Give again exactly the lines that stretch from the one with "November 2004 (276, 1660)" to the end of the data below, including both of those lines and nothing else.

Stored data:

%%

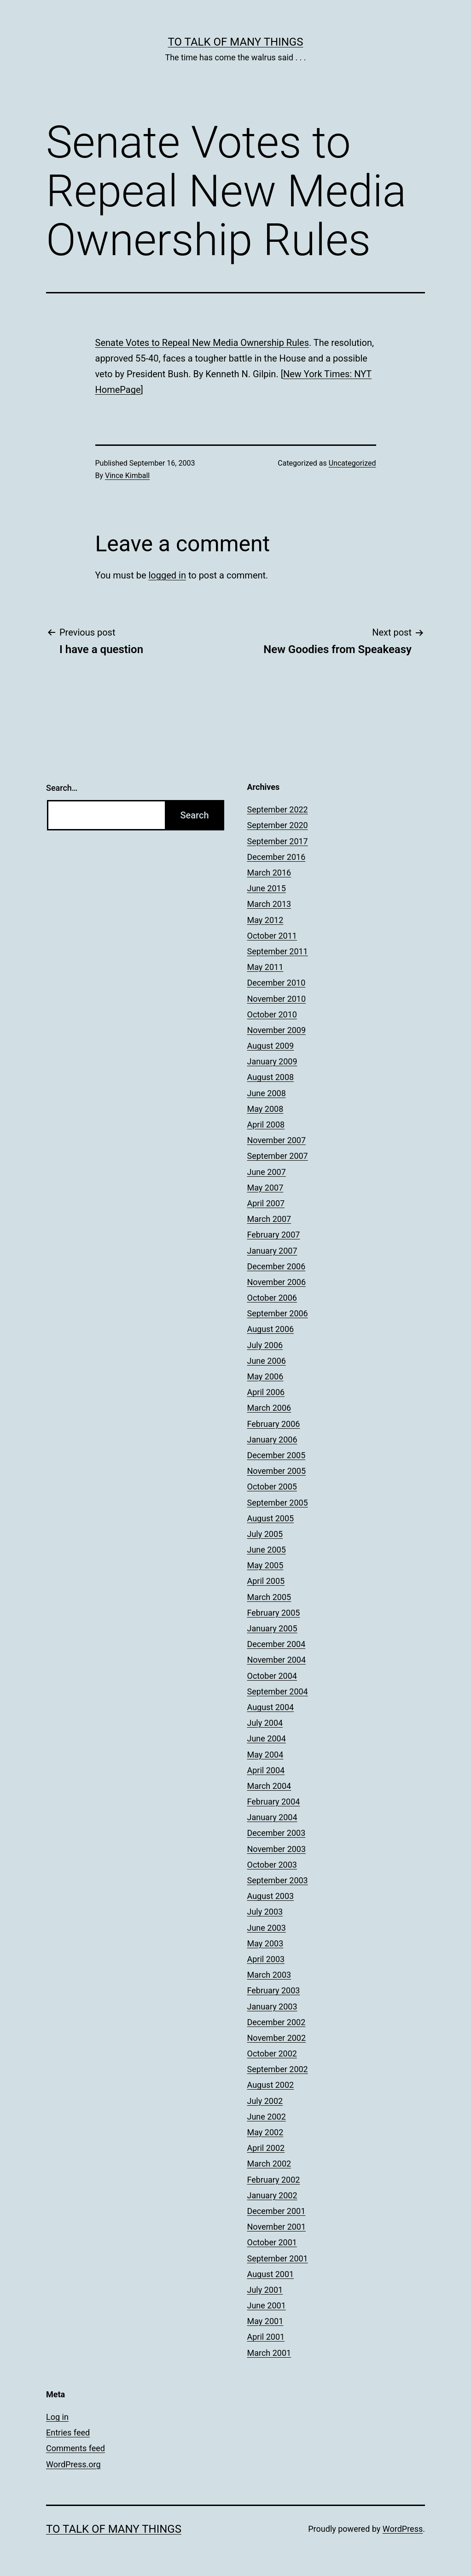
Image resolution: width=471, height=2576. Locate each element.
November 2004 (276, 1660)
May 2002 (265, 2132)
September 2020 (277, 825)
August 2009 (270, 1046)
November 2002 (276, 2038)
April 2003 (266, 1959)
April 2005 (266, 1581)
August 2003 (270, 1896)
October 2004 (272, 1676)
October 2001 (272, 2242)
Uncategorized (352, 463)
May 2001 (265, 2321)
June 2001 (266, 2305)
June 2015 (266, 888)
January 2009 (272, 1061)
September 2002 (277, 2069)
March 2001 (269, 2353)
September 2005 (277, 1502)
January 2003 (272, 2006)
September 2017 (277, 841)
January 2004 (272, 1817)
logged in (167, 575)
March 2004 (269, 1786)
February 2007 (273, 1234)
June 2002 (266, 2116)
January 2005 (272, 1628)
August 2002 (270, 2085)
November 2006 (276, 1282)
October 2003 (272, 1864)
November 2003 (276, 1849)
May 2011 (265, 967)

%%

Solution for this problem:
November 2004 (276, 1660)
May 2002 (265, 2132)
September 2020 (277, 825)
August 2009 (270, 1046)
November 2002 (276, 2038)
April 2003 (266, 1959)
April 2005 (266, 1581)
August 2003 (270, 1896)
October 2004 (272, 1676)
October 2001 (272, 2242)
Uncategorized (352, 463)
May 2001 (265, 2321)
June 2001 (266, 2305)
June 2015 (266, 888)
January 2009 (272, 1061)
September 2002 (277, 2069)
March 2001 (269, 2353)
September 2005 (277, 1502)
January 2003 (272, 2006)
September 2017 (277, 841)
January 2004 (272, 1817)
logged in (167, 575)
March 2004 (269, 1786)
February 2007 (273, 1234)
June 2002 (266, 2116)
January 2005 (272, 1628)
August 2002 (270, 2085)
November 2006 (276, 1282)
October 2003 (272, 1864)
November 2003 (276, 1849)
May 2011 (265, 967)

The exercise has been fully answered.